Tara drew her knees to her chest and hugged them. “Yes,” she said softly. “I can read very well,” she assured him.
“The death toll is ungodly.” He might well have been sadly informing himself.
“I know …” She waved a hand in the air. “I know the tragedy of the whole situation, and all the logic. Grant is grabbing immigrants right off the ships and throwing them into the Union forces. The North has the manufacturing—and what they didn’t have, they seized. They’re in control of the railroads, and when the South rips them up, they have the money and supplies to repair them, and we don’t. Lee’s army is threadbare, shoeless, down on ammunition and, half the time, scrounging desperately for food. I know all that, Richard. Like you, I’d hoped that there wouldn’t be a war, and that most people with any sense would realize that it wouldn’t simply be a massive cost in life for all of us.”
She looked at Richard, pain and passion in her eyes. “I think about you, and my friends fighting for the South. And I think about Hank Manner, the kind young Yankee at the fort who helped old Mrs. Bartley when her carriage fell over. Richard, the concept of any of you shot and torn and bleeding is horrible. North and South, we’re all human beings.” She winced. “Well, you know what I mean. Hank is a good man, a really good man.”
She was quiet for a moment, and then added softly, “I think I’m just grateful. It really is all over. I just don’t know why we keep fighting.”
“Human beings. Yes, as you said—it’s the human beast,” Richard said, shaking his head as he looked out to the sea. “Men can’t accept defeat. It hits us at some primal level, and we just about have to destroy everything, including ourselves …”
“So, it may go on. Please, Richard …?”
“The war will go on,” he said harshly. “And it will be chaos while it’s still being settled, and, God knows, far worse after!”
“You can’t understand this urgency I feel,” she told him.
He gripped her hands. “Tara, it makes no sense! Why in hell are you worried about Abraham Lincoln? He’s been elected, again. He’ll be inaugurated soon, again. He’ll be the conquering hero of the United States. What, are you crazy? There are professional military guards who worry about his safety, friends who watch over him. And Pinkerton guards …”

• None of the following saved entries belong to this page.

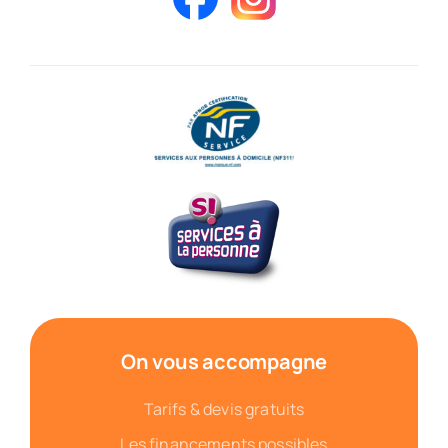
On vous accompagne
Tarifs & devis gratuits
Les financements possibles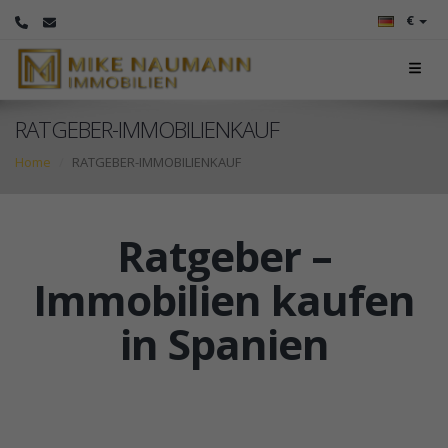
€
RATGEBER-IMMOBILIENKAUF
Home
RATGEBER-IMMOBILIENKAUF
Ratgeber –
Immobilien kaufen
in Spanien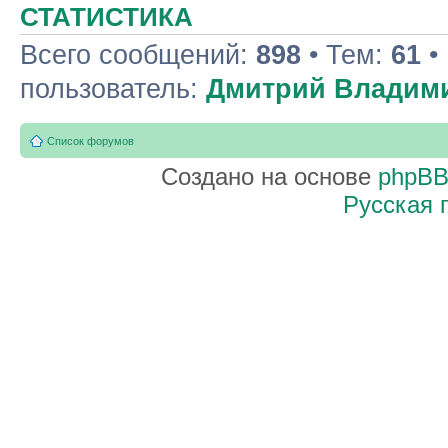
СТАТИСТИКА
Всего сообщений:
898
• Тем:
61
•
пользователь:
Дмитрий Владим
Список форумов
Создано на основе
phpB
Русская 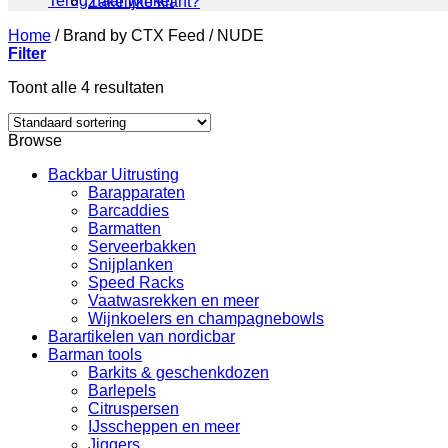
Terug naar winkel
Zakelijke klant?
Home
/
Brand by CTX Feed
/
NUDE
Filter
Toont alle 4 resultaten
Browse
Backbar Uitrusting
Barapparaten
Barcaddies
Barmatten
Serveerbakken
Snijplanken
Speed Racks
Vaatwasrekken en meer
Wijnkoelers en champagnebowls
Barartikelen van nordicbar
Barman tools
Barkits & geschenkdozen
Barlepels
Citruspersen
IJsscheppen en meer
Jiggers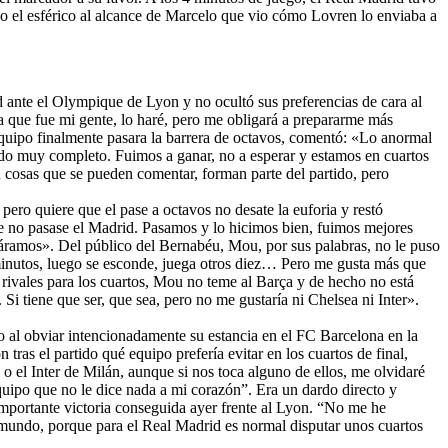
ndo el esférico al alcance de Marcelo que vio cómo Lovren lo enviaba a
id ante el Olympique de Lyon y no ocultó sus preferencias de cara al
la que fue mi gente, lo haré, pero me obligará a prepararme más
equipo finalmente pasara la barrera de octavos, comentó: «Lo anormal
ido muy completo. Fuimos a ganar, no a esperar y estamos en cuartos
n cosas que se pueden comentar, forman parte del partido, pero
pero quiere que el pase a octavos no desate la euforia y restó
ue no pasase el Madrid. Pasamos y lo hicimos bien, fuimos mejores
ramos». Del público del Bernabéu, Mou, por sus palabras, no le puso
minutos, luego se esconde, juega otros diez… Pero me gusta más que
 rivales para los cuartos, Mou no teme al Barça y de hecho no está
 Si tiene que ser, que sea, pero no me gustaría ni Chelsea ni Inter».
o al obviar intencionadamente su estancia en el FC Barcelona en la
s el partido qué equipo prefería evitar en los cuartos de final,
 el Inter de Milán, aunque si nos toca alguno de ellos, me olvidaré
equipo que no le dice nada a mi corazón”. Era un dardo directo y
 importante victoria conseguida ayer frente al Lyon. “No me he
o mundo, porque para el Real Madrid es normal disputar unos cuartos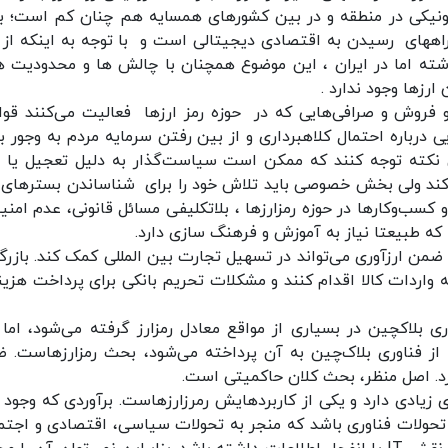
کترونیکی در منطقه و در بین کشورهای همسایه هم چنان کم است؛ 
 راههای رسیدن به اقتصادی دیجیتالی است و با توجه به اینکه از 
ذشته اما در ایران ، این موضوع همچنان با چالش ها و محدودیت ه
ارزها وجود ندارد .
 و فروش و صرافی‌هایی که در حوزه رمز ارزها فعالیت می‌کنند قوا
 درباره احتمال کلاهبرداری و از بین رفتن سرمایه مردم به وجور بی
نکته توجه کنند که ممکن است سیاست‌گذار به دلیل تعجیل یا 
کند ولی بخش خصوصی باید تلاش خود را برای شناساندن بسترهای 
ب‌وکارها در حوزه رمزارزها ، بلاتکلیفی مسائل قانونی، عدم امنی
که طبیعتا نیاز به آموزش و فرهنگ سازی دارد.
من ارزآوری می‌تواند در تسهیل تجارت بین المللی کمک کند. بازرگا
ه واردات کالا اقدام کنند و مشکلات تحریم بانکی برای پرداخت هزینه
ی بلاکچین در بسیاری از مواقع معادل رمزارز گرفته می‌شود، اما 
 از فناوری بلاک‌چین به آن پرداخته می‌شود، بحث رمزارزهاست. 
کرد. اصل منظر، بحث کلان حاکمیتی است.
زیادی دارد و یکی از کاربردهایش رمرزارزهاست. برآوردی که وجود د
حولات فناوری باشد که منجر به تحولات سیاسی، اقتصادی و اجتم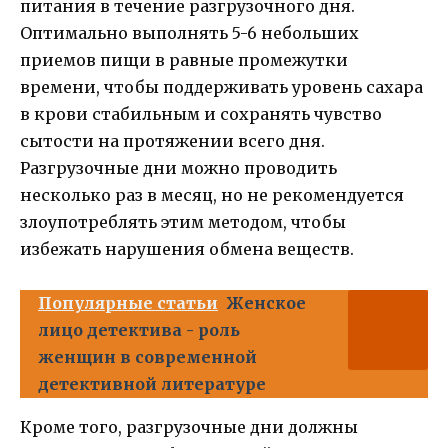
питания в течение разгрузочного дня.
Оптимально выполнять 5-6 небольших
приемов пищи в равные промежутки
времени, чтобы поддерживать уровень сахара
в крови стабильным и сохранять чувство
сытости на протяжении всего дня.
Разгрузочные дни можно проводить
несколько раз в месяц, но не рекомендуется
злоупотреблять этим методом, чтобы
избежать нарушения обмена веществ.
Популярные статьи
Женское
лицо детектива - роль
женщин в современной
детективной литературе
Кроме того, разгрузочные дни должны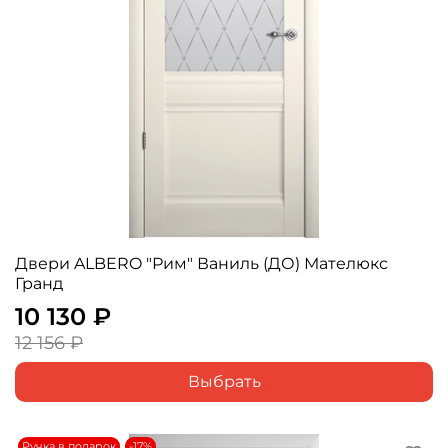
Двери ALBERO "Рим" Ваниль (ДО) Мателюкс
Гранд
10 130 ₽
12 156 ₽
Выбрать
Ручка в подарок
-17%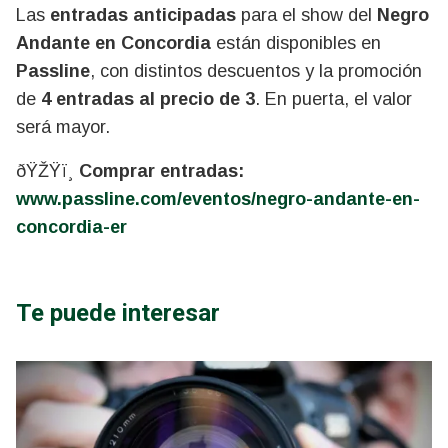
Las
entradas anticipadas
para el show del
Negro
Andante en Concordia
están disponibles en
Passline
, con distintos descuentos y la promoción
de
4 entradas al precio de 3
. En puerta, el valor
será mayor.
ðŸŽŸï¸
Comprar entradas:
www.passline.com/eventos/negro-andante-en-
concordia-er
Te puede interesar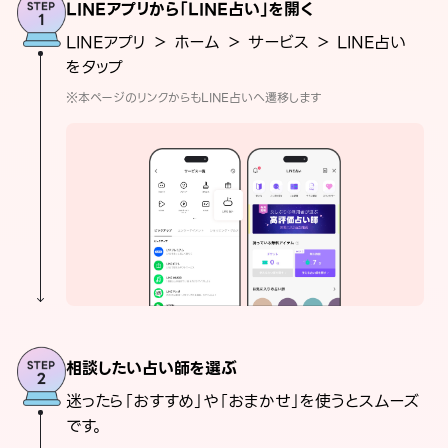
LINEアプリから「LINE占い」を開く
LINEアプリ ＞ ホーム ＞ サービス ＞ LINE占い
をタップ
※本ページのリンクからもLINE占いへ遷移します
相談したい占い師を選ぶ
迷ったら「おすすめ」や「おまかせ」を使うとスムーズ
です。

“He surely can’t imagine the amount of enemies he must have.”
“But, Tara—” Richard began, and then he just shook his head and went silent with frustration.
She smiled, touching his face tenderly. They’d known each other so long. She almost smiled, thinking about how most of the people they knew couldn’t understand why they hadn’t married. But, of course, they could never marry. They were closer than a sister and a brother. They had grown up as outcasts who’d had to prove themselves, even to survive in the bawdy, salvaging, raw world of Key West, where nationalities mingled with the nationless pirates, and, yes, where the War of Northern Aggression went on, though most often as idle threats and fists raised to the sky. At Fort Zachary Taylor, the Union troops died far more frequently from disease than from battle, though Union ships ever tightened their grip on the blockade. Beer, wine, rum, Scottish whiskey and all manner of alcohol ran rich at the taverns. Fishermen mingled with the architects of the fine new houses, and only at night, behind the wooden walls of their houses—poor or splendid—did the system of class mean much in Key West.